___ SUPPLIED DATA ___
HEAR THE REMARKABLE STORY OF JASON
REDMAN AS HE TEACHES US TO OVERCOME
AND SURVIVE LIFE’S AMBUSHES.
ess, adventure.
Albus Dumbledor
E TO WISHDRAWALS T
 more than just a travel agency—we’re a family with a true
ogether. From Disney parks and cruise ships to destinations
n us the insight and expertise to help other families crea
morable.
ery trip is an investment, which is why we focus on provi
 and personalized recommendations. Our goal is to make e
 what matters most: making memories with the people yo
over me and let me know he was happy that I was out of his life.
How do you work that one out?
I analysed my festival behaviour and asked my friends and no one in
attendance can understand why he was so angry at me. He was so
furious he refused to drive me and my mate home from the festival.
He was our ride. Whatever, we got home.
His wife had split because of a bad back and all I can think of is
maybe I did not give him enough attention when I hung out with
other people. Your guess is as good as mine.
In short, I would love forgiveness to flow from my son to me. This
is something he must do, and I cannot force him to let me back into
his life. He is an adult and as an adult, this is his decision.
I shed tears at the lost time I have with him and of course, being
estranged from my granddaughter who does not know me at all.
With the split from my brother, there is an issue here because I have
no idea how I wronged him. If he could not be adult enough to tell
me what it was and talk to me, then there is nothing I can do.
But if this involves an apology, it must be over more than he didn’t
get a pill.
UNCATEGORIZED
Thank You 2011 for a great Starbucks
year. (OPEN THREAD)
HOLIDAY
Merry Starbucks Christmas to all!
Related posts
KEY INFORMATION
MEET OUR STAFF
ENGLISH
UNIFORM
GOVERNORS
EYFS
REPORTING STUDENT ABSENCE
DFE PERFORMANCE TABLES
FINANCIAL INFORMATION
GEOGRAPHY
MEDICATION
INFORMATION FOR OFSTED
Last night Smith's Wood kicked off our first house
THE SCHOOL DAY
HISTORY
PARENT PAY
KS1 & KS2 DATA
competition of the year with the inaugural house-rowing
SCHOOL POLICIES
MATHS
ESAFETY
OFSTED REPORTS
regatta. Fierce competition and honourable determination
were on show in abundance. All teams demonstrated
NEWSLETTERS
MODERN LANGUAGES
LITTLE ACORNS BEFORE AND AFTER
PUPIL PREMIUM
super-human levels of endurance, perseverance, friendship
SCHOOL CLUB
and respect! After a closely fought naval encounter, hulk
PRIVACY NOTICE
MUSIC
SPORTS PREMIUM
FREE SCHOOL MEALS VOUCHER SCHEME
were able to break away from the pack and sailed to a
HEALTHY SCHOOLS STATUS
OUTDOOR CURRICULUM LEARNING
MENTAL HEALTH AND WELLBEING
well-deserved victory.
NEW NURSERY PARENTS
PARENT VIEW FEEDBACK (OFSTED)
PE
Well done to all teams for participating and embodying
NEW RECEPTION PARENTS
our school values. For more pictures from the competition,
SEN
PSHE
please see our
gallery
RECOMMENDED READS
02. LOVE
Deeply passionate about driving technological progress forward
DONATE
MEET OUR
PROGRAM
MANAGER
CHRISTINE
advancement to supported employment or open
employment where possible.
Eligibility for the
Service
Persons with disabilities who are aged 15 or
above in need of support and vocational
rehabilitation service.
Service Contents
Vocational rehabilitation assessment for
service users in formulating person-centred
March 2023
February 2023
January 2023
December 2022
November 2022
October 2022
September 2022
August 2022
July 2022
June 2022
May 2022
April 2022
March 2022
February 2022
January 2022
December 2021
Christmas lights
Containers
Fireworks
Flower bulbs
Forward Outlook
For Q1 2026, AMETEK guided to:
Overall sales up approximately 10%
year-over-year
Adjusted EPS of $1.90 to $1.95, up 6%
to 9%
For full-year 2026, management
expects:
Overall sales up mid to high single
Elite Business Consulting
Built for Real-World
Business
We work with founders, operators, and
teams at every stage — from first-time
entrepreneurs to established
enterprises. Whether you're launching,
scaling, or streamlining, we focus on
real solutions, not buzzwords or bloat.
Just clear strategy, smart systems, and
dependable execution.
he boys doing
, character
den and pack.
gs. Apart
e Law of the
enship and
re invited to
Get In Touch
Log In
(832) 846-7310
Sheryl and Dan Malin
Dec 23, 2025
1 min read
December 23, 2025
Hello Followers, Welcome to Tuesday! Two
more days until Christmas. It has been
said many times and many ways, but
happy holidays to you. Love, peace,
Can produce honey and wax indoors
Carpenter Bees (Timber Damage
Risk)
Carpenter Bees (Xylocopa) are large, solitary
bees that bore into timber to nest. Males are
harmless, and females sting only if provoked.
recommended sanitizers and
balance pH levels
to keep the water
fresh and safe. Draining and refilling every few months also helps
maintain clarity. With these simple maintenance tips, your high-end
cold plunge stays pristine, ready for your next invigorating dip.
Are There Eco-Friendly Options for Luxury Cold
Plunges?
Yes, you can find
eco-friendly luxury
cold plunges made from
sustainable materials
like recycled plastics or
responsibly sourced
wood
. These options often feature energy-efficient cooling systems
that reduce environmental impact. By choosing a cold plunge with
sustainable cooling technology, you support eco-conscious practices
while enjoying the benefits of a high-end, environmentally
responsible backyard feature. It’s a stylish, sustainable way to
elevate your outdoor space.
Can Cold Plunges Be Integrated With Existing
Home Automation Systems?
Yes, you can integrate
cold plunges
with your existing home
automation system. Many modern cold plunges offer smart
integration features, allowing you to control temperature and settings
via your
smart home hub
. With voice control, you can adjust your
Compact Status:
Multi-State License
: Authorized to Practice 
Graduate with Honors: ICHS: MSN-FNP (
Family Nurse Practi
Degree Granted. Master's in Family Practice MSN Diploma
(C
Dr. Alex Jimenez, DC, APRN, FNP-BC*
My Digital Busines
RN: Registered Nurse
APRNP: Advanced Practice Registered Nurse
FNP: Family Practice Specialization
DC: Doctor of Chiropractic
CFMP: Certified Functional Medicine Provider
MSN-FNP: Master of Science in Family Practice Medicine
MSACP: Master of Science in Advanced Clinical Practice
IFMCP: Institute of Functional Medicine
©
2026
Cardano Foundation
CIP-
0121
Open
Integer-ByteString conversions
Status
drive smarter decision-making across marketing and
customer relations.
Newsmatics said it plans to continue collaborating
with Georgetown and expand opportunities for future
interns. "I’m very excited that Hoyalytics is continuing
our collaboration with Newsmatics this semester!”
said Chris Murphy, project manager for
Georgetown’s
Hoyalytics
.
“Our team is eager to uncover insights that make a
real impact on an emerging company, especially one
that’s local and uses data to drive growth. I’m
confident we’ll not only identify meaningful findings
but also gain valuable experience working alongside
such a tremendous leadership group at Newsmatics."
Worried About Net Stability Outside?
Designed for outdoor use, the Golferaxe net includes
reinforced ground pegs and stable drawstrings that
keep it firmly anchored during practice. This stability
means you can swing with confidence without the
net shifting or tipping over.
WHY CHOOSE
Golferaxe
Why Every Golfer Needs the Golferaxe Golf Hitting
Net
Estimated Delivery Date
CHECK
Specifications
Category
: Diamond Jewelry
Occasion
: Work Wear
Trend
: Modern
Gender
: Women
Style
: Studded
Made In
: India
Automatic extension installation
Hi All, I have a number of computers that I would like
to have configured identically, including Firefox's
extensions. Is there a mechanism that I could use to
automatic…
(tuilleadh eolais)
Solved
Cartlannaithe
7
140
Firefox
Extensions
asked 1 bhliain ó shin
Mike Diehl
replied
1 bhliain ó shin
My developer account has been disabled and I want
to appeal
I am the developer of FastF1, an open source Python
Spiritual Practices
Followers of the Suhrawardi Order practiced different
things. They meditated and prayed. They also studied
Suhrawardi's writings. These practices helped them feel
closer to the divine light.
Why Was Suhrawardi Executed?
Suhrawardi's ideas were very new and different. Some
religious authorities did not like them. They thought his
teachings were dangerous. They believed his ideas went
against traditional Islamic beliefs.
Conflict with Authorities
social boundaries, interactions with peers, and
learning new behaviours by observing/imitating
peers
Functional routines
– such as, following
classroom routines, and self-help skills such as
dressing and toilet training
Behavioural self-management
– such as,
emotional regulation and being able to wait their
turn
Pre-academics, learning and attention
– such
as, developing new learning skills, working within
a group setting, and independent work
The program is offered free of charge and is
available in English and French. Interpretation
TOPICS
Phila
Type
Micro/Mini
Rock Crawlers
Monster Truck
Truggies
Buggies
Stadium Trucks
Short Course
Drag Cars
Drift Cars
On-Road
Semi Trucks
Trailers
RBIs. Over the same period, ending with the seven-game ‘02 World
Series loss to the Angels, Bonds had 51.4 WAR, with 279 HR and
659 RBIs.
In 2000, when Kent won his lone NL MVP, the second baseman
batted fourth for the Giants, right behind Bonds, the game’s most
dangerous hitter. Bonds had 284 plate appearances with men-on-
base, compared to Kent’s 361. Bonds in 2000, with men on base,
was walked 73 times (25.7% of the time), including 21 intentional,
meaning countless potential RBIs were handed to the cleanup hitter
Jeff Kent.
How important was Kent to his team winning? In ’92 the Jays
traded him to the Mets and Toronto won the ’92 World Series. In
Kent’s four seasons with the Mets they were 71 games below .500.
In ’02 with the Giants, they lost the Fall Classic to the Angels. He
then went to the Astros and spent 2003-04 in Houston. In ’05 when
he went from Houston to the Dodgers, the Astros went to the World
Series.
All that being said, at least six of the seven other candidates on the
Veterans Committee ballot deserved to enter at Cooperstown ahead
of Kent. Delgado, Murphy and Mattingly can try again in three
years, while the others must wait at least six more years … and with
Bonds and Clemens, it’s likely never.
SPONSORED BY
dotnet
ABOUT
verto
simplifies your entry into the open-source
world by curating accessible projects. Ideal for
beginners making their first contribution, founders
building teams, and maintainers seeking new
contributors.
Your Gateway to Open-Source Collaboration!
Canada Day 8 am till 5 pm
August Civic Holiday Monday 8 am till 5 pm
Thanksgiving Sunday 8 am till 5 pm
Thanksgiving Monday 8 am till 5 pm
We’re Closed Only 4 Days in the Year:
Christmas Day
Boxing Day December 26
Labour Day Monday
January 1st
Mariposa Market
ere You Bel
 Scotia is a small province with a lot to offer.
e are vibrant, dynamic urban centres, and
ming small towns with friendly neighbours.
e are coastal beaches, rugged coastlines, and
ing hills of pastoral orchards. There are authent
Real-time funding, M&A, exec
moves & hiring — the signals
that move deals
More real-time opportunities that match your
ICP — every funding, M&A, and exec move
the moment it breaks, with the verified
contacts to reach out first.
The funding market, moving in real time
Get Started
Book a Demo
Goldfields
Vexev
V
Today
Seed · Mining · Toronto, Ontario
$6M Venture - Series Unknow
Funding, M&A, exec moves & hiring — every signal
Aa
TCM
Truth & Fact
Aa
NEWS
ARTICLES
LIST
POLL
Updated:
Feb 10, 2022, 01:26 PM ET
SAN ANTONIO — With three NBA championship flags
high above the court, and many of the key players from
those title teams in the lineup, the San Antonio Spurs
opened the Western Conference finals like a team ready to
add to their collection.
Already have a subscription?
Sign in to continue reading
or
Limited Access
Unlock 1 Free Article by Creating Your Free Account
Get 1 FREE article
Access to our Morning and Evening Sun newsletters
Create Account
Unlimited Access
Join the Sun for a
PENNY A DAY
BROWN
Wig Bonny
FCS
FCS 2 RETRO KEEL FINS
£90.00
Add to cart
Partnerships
___
## TO DO:
Take the line above containing "dependable execution.", the line containing "bees that bore into timber to nest. Males are", and all lines in between, and copy them exactly without anything else.

## SOLUTION:
dependable execution.
he boys doing
, character
den and pack.
gs. Apart
e Law of the
enship and
re invited to
Get In Touch
Log In
(832) 846-7310
Sheryl and Dan Malin
Dec 23, 2025
1 min read
December 23, 2025
Hello Followers, Welcome to Tuesday! Two
more days until Christmas. It has been
said many times and many ways, but
happy holidays to you. Love, peace,
Can produce honey and wax indoors
Carpenter Bees (Timber Damage
Risk)
Carpenter Bees (Xylocopa) are large, solitary
bees that bore into timber to nest. Males are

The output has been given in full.